__Requirement__.
Using the records below, copy every line that holds the string "đóng".

__Records for this task__.
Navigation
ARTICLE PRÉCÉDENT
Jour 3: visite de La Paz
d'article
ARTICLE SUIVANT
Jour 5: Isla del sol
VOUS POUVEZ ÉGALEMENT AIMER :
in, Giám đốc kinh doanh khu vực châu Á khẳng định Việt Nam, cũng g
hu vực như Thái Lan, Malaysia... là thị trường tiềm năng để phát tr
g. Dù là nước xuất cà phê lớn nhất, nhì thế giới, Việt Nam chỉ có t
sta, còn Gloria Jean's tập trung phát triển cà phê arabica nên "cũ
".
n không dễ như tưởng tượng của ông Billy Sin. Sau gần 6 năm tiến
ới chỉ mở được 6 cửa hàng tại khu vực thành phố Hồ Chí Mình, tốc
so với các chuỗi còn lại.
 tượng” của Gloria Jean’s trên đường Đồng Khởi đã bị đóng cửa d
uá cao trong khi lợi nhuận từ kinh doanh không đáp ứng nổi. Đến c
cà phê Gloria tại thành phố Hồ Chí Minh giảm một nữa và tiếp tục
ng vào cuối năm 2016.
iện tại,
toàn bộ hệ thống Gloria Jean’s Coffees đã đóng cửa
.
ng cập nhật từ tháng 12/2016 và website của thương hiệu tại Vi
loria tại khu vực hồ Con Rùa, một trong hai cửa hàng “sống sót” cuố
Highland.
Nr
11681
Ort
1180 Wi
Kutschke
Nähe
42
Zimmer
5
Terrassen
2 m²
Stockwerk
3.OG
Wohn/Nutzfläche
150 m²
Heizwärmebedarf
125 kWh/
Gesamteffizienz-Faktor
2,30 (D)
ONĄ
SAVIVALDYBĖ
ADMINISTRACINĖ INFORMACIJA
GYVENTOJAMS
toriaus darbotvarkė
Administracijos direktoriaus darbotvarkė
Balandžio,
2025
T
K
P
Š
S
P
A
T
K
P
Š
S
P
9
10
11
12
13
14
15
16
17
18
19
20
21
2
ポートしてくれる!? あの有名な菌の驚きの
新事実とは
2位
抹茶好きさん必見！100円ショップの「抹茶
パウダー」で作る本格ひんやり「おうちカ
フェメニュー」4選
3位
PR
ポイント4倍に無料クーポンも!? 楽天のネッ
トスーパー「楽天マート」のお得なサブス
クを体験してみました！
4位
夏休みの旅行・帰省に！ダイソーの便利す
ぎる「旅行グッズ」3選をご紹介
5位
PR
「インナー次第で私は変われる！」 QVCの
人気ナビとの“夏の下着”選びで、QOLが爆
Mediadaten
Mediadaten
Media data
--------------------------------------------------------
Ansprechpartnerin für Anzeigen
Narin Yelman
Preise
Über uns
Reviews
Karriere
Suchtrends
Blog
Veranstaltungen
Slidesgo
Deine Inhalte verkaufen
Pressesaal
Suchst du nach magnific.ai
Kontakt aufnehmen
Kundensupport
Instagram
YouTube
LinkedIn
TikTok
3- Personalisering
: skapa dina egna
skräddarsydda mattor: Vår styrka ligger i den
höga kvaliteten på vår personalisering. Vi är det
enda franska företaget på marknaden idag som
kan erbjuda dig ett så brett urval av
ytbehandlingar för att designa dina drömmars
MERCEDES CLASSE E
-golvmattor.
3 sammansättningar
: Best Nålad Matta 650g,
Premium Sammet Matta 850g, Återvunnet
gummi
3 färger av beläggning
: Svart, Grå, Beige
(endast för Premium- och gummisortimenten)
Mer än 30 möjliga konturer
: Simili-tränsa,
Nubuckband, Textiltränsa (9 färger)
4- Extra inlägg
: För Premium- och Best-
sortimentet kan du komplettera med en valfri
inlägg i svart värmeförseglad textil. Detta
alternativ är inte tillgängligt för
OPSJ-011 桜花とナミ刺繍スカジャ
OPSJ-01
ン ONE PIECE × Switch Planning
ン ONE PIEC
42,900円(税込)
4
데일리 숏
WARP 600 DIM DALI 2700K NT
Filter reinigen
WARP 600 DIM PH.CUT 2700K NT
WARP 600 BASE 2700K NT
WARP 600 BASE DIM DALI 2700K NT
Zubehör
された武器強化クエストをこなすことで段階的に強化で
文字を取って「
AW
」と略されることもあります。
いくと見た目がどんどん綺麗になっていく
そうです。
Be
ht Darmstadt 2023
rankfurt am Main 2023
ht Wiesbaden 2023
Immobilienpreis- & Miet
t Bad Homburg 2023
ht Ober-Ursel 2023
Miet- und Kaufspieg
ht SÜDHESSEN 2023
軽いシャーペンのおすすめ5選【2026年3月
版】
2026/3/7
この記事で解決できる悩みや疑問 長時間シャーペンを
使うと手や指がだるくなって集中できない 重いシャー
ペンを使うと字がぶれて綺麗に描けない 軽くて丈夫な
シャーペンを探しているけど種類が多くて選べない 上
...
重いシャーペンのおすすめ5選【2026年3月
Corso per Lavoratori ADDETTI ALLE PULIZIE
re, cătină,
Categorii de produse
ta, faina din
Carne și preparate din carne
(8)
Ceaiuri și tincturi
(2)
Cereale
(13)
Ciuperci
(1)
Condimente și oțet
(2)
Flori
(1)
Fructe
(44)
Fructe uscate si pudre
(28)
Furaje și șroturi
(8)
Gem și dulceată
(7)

__Task output__.
 tượng” của Gloria Jean’s trên đường Đồng Khởi đã bị đóng cửa d
toàn bộ hệ thống Gloria Jean’s Coffees đã đóng cửa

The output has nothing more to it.